ACTION ITEM: Report, as a single figure, how many lines in the records below include "Olympics".

[Saved entries]
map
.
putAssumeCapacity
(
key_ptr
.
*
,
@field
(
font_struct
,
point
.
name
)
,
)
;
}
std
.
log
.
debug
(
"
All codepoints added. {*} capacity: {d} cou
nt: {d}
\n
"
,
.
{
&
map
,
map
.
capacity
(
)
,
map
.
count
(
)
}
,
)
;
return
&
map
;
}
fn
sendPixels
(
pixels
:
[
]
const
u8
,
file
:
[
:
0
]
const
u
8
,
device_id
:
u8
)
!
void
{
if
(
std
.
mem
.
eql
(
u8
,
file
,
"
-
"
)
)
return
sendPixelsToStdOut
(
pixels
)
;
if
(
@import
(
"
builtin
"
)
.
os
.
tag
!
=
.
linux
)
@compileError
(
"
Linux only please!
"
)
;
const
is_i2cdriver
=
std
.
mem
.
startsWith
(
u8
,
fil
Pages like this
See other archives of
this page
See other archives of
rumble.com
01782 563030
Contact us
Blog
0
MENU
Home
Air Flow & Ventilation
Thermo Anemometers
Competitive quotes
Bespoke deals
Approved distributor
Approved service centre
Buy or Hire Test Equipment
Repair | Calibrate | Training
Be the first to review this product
==
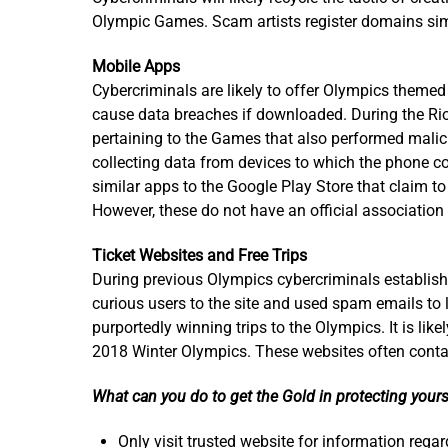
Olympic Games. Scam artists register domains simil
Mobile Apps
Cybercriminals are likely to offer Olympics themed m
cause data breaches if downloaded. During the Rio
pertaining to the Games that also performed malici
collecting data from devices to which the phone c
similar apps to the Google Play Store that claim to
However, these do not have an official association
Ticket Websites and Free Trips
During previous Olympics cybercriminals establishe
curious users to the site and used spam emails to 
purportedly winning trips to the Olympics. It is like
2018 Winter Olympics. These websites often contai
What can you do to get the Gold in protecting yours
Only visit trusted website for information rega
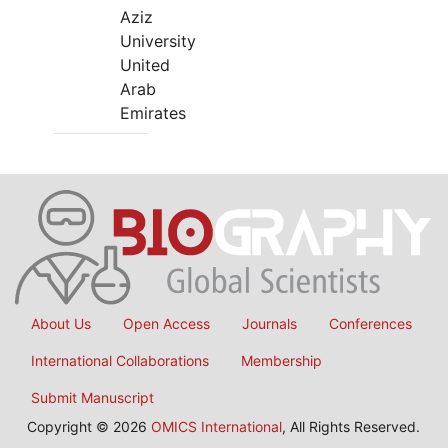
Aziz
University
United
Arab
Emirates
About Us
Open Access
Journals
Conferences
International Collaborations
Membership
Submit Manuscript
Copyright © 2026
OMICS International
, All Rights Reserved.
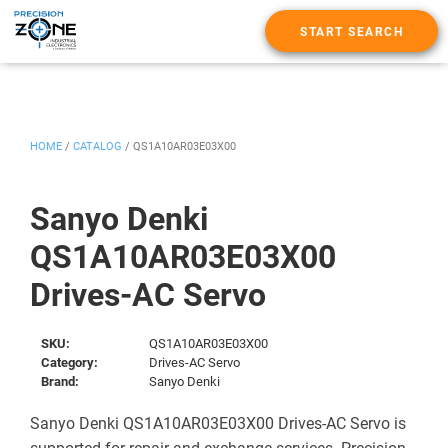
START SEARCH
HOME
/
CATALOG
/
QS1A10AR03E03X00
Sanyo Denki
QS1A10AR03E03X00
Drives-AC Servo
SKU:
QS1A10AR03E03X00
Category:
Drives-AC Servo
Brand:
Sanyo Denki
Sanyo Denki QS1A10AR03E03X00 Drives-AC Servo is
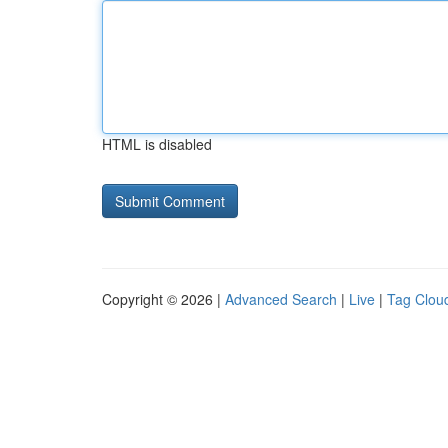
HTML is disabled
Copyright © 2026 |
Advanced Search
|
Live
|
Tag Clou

SOLUTION BELOW: 4